環海航路絵巻 二巻
(環海航路絵巻)
(環海航路絵巻)
万延元年遣米使節の一行のうちの誰かが、旅中の情景を描いた絵巻。
使節は日米修好条約批准書の交換を目的に新見豊前守以下86名が派遣された。ハワイからサンフランシスコ、パナマを汽車で横切り、再び船でキューバ沖を経てワシントン、ニューヨークと渡ったことが手に取るように分かる絵巻となっている。帰路(下巻)は大西洋からアフリカ廻りでジャワ、ナンキンなどを経て浦賀着港までの航程が描かれる。日本への帰着の折り、大きく描かれた富士山が印象的である。
大統領との会見、批准書の交換などの場面はないが、日米両国旗を掲げたニューヨーク入りの馬車、各種西洋料理の図に異郷での歓迎ぶりが偲ばれる。

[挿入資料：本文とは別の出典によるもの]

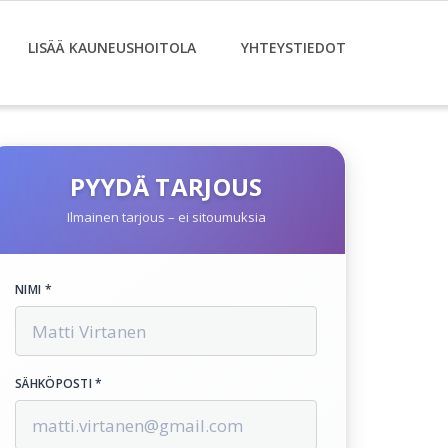
LISÄÄ KAUNEUSHOITOLA
YHTEYSTIEDOT
PYYDÄ TARJOUS
Ilmainen tarjous – ei sitoumuksia
NIMI *
SÄHKÖPOSTI *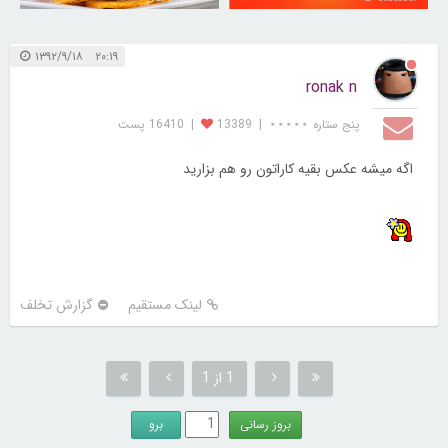
۲۰:۱۹ ۱۳۹۲/۹/۱۸
ronak n
پنج ستاره ⋆⋆⋆⋆⋆
|
13389
|
16410 پست
اگه میشه عکس بقیه کاراتون رو هم بزارید
لینک مستقیم
گزارش تخلف
1 از 1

標題も内題もなく、筆写の署名もない。スケッチの筆の線が簡潔で美しく絵心を感じさせる。デフォルメされた蒸気機関車の場面などは絵本をみているようである。彩色は或いは帰国後施されたものかもしれないが、地名などの走り書きは順不同、不統一などもあり、スケッチは行く先々で描かれたことを窺わせる。
なお、標題は本学元教授故鮎澤信太郎氏により、随行した医師広瀬保庵の「環海航路新図」にちなみ名付けられたもの。